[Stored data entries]
((

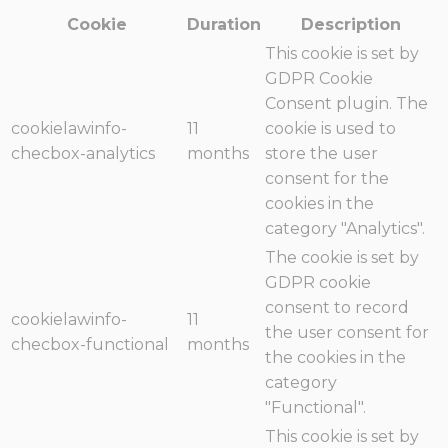
Cookie
Duration
Description
This cookie is set by
GDPR Cookie
Consent plugin. The
cookielawinfo-
11
cookie is used to
checbox-analytics
months
store the user
consent for the
cookies in the
category "Analytics".
The cookie is set by
GDPR cookie
consent to record
cookielawinfo-
11
the user consent for
checbox-functional
months
the cookies in the
category
"Functional".
This cookie is set by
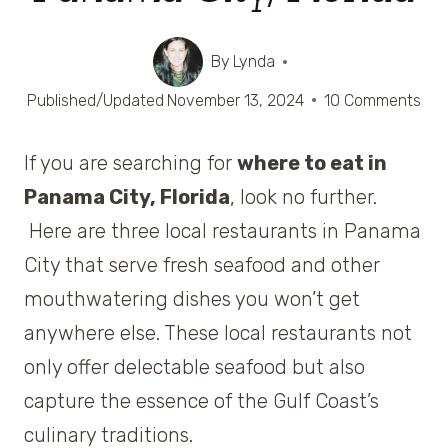
By
Lynda
Published/Updated
November 13, 2024
10 Comments
If you are searching for
where to eat in
Panama City, Florida
, look no further.
Here are three local restaurants in Panama
City that serve fresh seafood and other
mouthwatering dishes you won’t get
anywhere else. These local restaurants not
only offer delectable seafood but also
capture the essence of the Gulf Coast’s
culinary traditions.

))

WORK REQUIRED:
Nothing but the lines from the one that contains "mouthwatering dishes you won’t get" through the last line of the entries should appear in your reply, each repeated exactly.

EXERCISE OUTPUT:
mouthwatering dishes you won’t get
anywhere else. These local restaurants not
only offer delectable seafood but also
capture the essence of the Gulf Coast’s
culinary traditions.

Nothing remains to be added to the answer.